Traditional letterpress printers eschewed the deep impressions in the paper that Madrigal enjoys, known in printing lingo as “punch.” They preferred a smooth finish called the “kiss” that resembles the product of a laser printer. “In the old days, type would wear and you had to work carefully to make sure it all hit the paper at the same level,” says Mike O’Connor, founder of the Amalgamated Printers’ Association, a hobbyists’ guild. “You were considered a craftsman if there was no punch at all. … Now it’s the effect you want.”
Kimberly Austin was a photographer in San Francisco when she caught the letterpress bug. Eight years ago, she spent $750 on her first press, a hand-powered Chandler & Price. Austin Press, her one-woman business in a converted warehouse on the San Francisco docks, has become a full-time job, with three letterpresses churning out greeting cards, thank-you notes, and wedding invitations with illustrations and phrases culled from 19th century engravings. “It’s hard to resist the punch,” says Austin, who sells her cards in her online shop and at the women’s clothing chain Anthropologie. She says she did about $250,000 in sales last year, double the level three years earlier.

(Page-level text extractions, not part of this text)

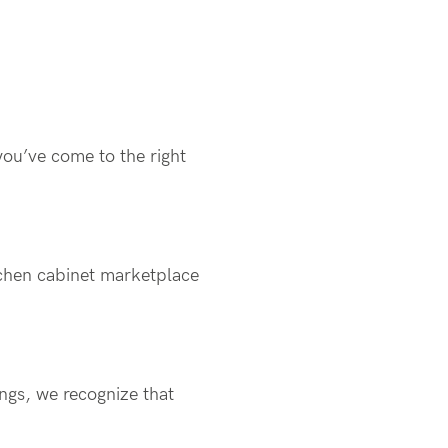
you’ve come to the right
chen cabinet marketplace
ings, we recognize that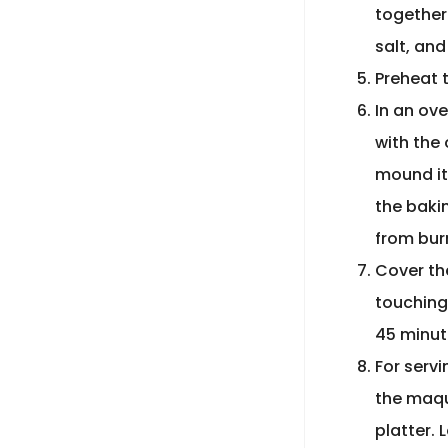
together
salt, and
Preheat 
In an ov
with the
mound it
the bakin
from bur
Cover th
touching 
45 minut
For servi
the maque
platter. 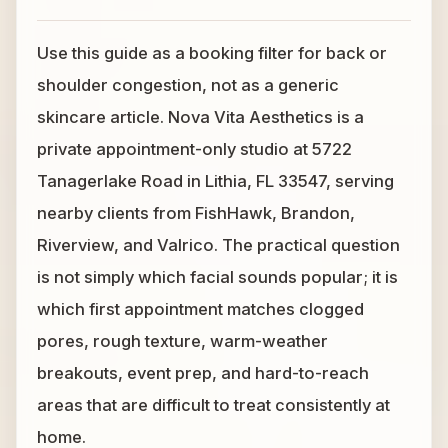
Use this guide as a booking filter for back or
shoulder congestion, not as a generic
skincare article. Nova Vita Aesthetics is a
private appointment-only studio at 5722
Tanagerlake Road in Lithia, FL 33547, serving
nearby clients from FishHawk, Brandon,
Riverview, and Valrico. The practical question
is not simply which facial sounds popular; it is
which first appointment matches clogged
pores, rough texture, warm-weather
breakouts, event prep, and hard-to-reach
areas that are difficult to treat consistently at
home.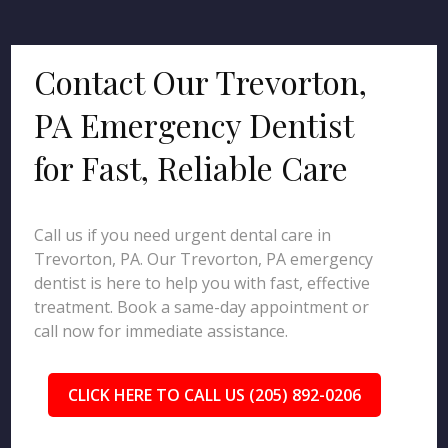
Contact Our Trevorton,
PA Emergency Dentist
for Fast, Reliable Care
Call us if you need urgent dental care in
Trevorton, PA. Our Trevorton, PA emergency
dentist is here to help you with fast, effective
treatment. Book a same-day appointment or
call now for immediate assistance.
CLICK HERE TO CALL US (205) 892-0206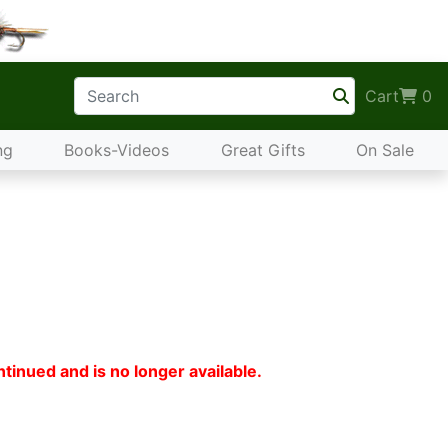
Cart
0
ng
Books-Videos
Great Gifts
On Sale
tinued and is no longer available.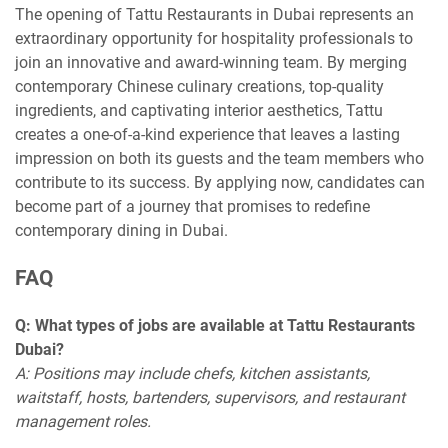
The opening of Tattu Restaurants in Dubai represents an
extraordinary opportunity for hospitality professionals to
join an innovative and award-winning team. By merging
contemporary Chinese culinary creations, top-quality
ingredients, and captivating interior aesthetics, Tattu
creates a one-of-a-kind experience that leaves a lasting
impression on both its guests and the team members who
contribute to its success. By applying now, candidates can
become part of a journey that promises to redefine
contemporary dining in Dubai.
FAQ
Q: What types of jobs are available at Tattu Restaurants
Dubai?
A: Positions may include chefs, kitchen assistants,
waitstaff, hosts, bartenders, supervisors, and restaurant
management roles.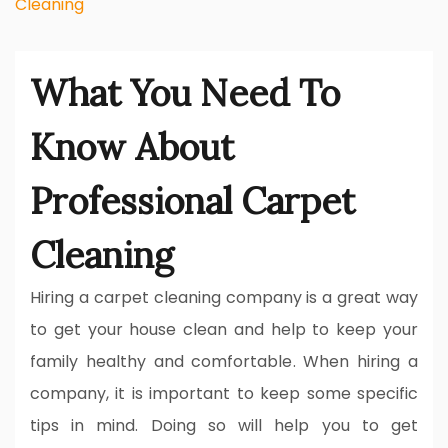
Cleaning
What You Need To
Know About
Professional Carpet
Cleaning
Hiring a carpet cleaning company is a great way
to get your house clean and help to keep your
family healthy and comfortable. When hiring a
company, it is important to keep some specific
tips in mind. Doing so will help you to get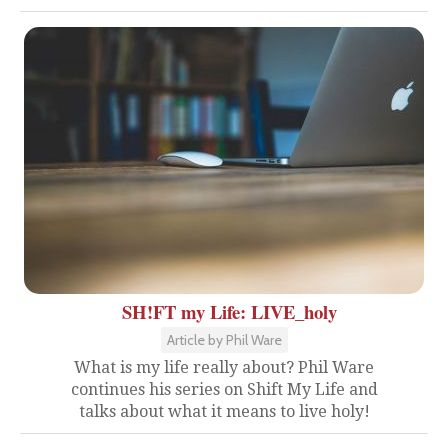
SH!FT my Life: LIVE_holy
Article by Phil Ware
What is my life really about? Phil Ware
continues his series on Shift My Life and
talks about what it means to live holy!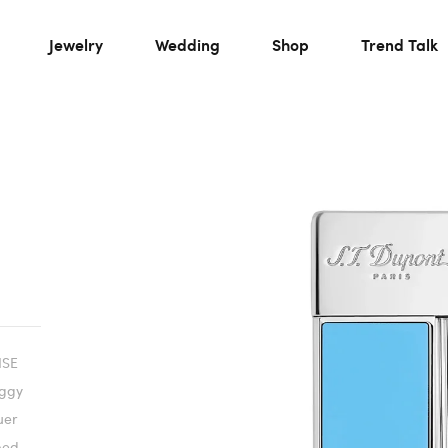
Jewelry
Wedding
Shop
Trend Talk
ISE
iggy
uer
ped.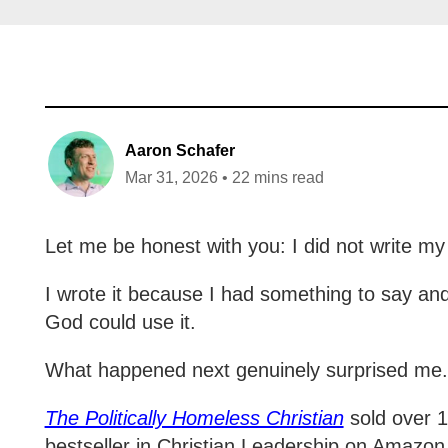
Aaron Schafer
Mar 31, 2026 • 22 mins read
Let me be honest with you: I did not write my 
I wrote it because I had something to say and 
God could use it.
What happened next genuinely surprised me
The Politically Homeless Christian
sold over 1,
bestseller in Christian Leadership on Amazon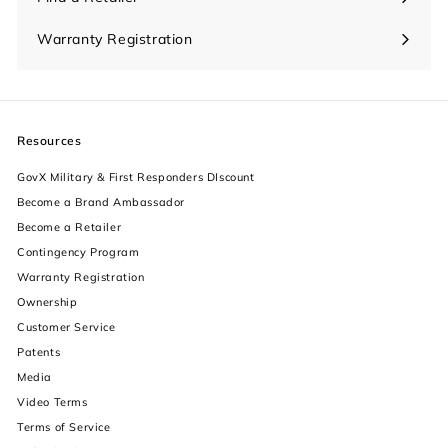
Warranty Registration
Resources
GovX Military & First Responders DIscount
Become a Brand Ambassador
Become a Retailer
Contingency Program
Warranty Registration
Ownership
increase text size
Customer Service
Patents
decrease text size
Media
Video Terms
increase text spacing
Terms of Service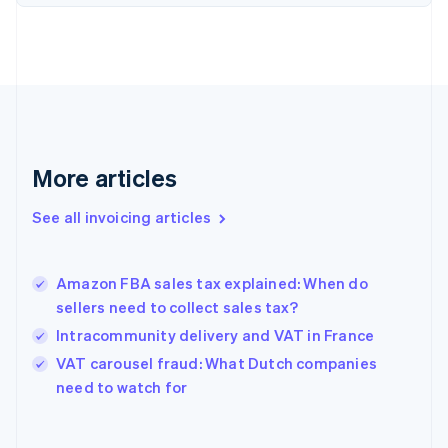
English
Estonia
English
Finland
English
Svenska
France
Français
English
Germany
Deutsch
English
More articles
Gibraltar
English
See all invoicing articles
Greece
English
Hong Kong SAR, China
Amazon FBA sales tax explained: When do
English
简体中文
sellers need to collect sales tax?
Hungary
English
Intracommunity delivery and VAT in France
India
VAT carousel fraud: What Dutch companies
English
need to watch for
Ireland
English
Italy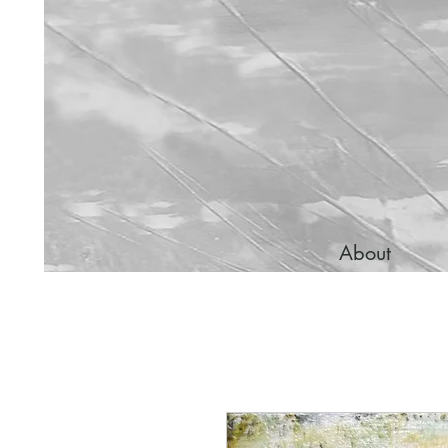
About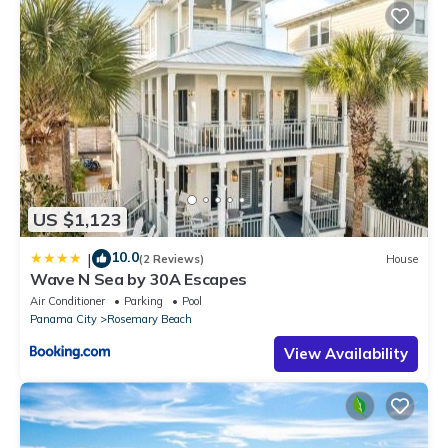
US $1,123
10.0
|
(2 Reviews)
House
Wave N Sea by 30A Escapes
Air Conditioner
Parking
Pool
Panama City
Rosemary Beach
View Availability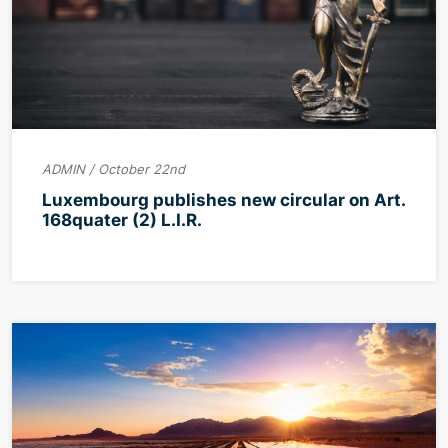
ADMIN / October 22nd
Luxembourg publishes new circular on Art.
168quater (2) L.I.R.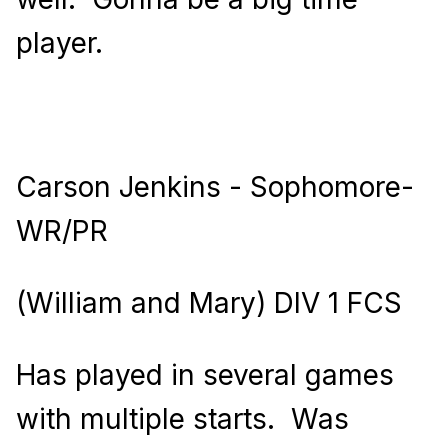
player.
Carson Jenkins - Sophomore-
WR/PR
(William and Mary) DIV 1 FCS
Has played in several games
with multiple starts.
Was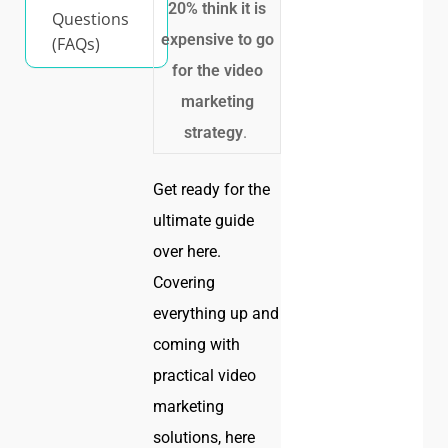
20% think it is
Questions
expensive to go
(FAQs)
for the video
marketing
strategy
.
Get ready for the
ultimate guide
over here.
Covering
everything up and
coming with
practical video
marketing
solutions, here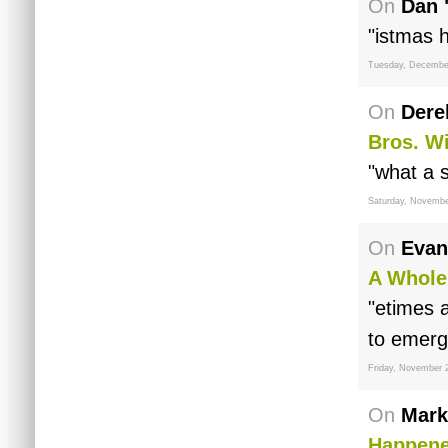
On
Dan 
"istmas 
Tuesday, Decembe
On
Dere
Bros. W
"what a 
Saturday, Novembe
On
Evan
A Whole
"etimes a
to emerg
Friday, November 
On
Mark
Happen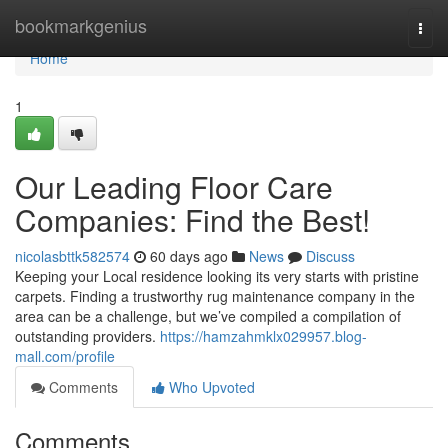
Home
bookmarkgenius
Togg
navi
Home
1
Our Leading Floor Care
Companies: Find the Best!
nicolasbttk582574
60 days ago
News
Discuss
Keeping your Local residence looking its very starts with pristine
carpets. Finding a trustworthy rug maintenance company in the
area can be a challenge, but we’ve compiled a compilation of
outstanding providers.
https://hamzahmklx029957.blog-
mall.com/profile
Comments
Who Upvoted
Comments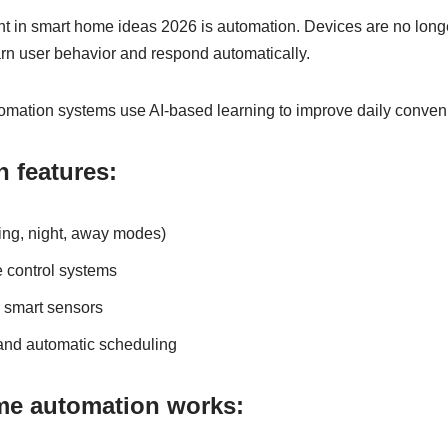
 in smart home ideas 2026 is automation. Devices are no longer
n user behavior and respond automatically.
mation systems use AI-based learning to improve daily conven
 features:
ing, night, away modes)
 control systems
h smart sensors
and automatic scheduling
e automation works: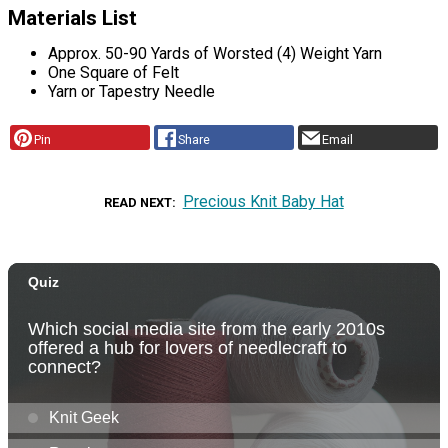
Materials List
Approx. 50-90 Yards of Worsted (4) Weight Yarn
One Square of Felt
Yarn or Tapestry Needle
Pin
Share
Email
Precious Knit Baby Hat
READ NEXT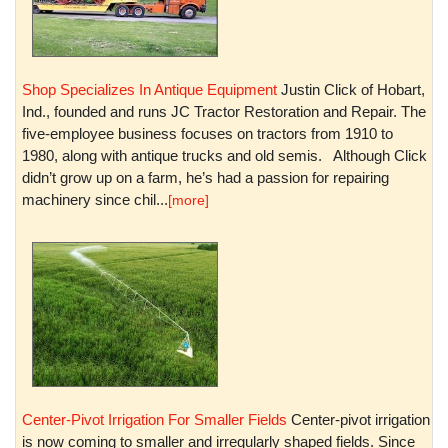
Shop Specializes In Antique Equipment
Justin Click of Hobart,
Ind., founded and runs JC Tractor Restoration and Repair. The
five-employee business focuses on tractors from 1910 to
1980, along with antique trucks and old semis. Although Click
didn’t grow up on a farm, he’s had a passion for repairing
machinery since chil...
[more]
Center-Pivot Irrigation For Smaller Fields
Center-pivot irrigation
is now coming to smaller and irregularly shaped fields. Since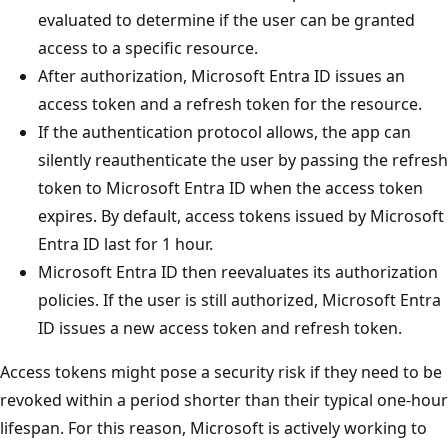
evaluated to determine if the user can be granted
access to a specific resource.
After authorization, Microsoft Entra ID issues an
access token and a refresh token for the resource.
If the authentication protocol allows, the app can
silently reauthenticate the user by passing the refresh
token to Microsoft Entra ID when the access token
expires. By default, access tokens issued by Microsoft
Entra ID last for 1 hour.
Microsoft Entra ID then reevaluates its authorization
policies. If the user is still authorized, Microsoft Entra
ID issues a new access token and refresh token.
Access tokens might pose a security risk if they need to be
revoked within a period shorter than their typical one-hour
lifespan. For this reason, Microsoft is actively working to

Zoe Feldman rents time at The Arm every few weeks to print cards with ironic phrases from 1990s TV shows, and Mother’s Day and Father’s Day cards for same-sex parents, and sells them on Etsy. “It’s not exactly the Hallmark demographic,” says Feldman. The former Pepsi executive and MBA candidate at New York University’s Stern School of Business says she may forsake corporate life if the nascent business takes off.
The Arm is the creation of Dan Morris, whose great-grandfather was a printer in Ohio. Morris studied art and architecture in Australia before apprenticing to a letterpress printer in Baltimore. Fourteen years ago, he paid $285 for his first Vandercook, a mid-20th century model considered the Cadillac of hand-cranked letterpresses. The same machines sell for $10,000 today.
The decline of the letterpress began at the end of the 19th century, when linotype machines allowed printers to set type as fast as they could tap at a keyboard. By the early 1890s, the country’s remaining type manufacturers had consolidated into a single company, American Type Founders, says Morris, whose bookshelves are lined with type catalogs from the early 20th century. Letterpress managed to hold on through the advent of offset printing, the Xerox machine, and the likes of Hewlett-Packard and Canon. “These presses can last 100 years, and some of my best presses were only built in the 1960s,” Morris says. “As long as there are people who know how to use it, there will be letterpress.”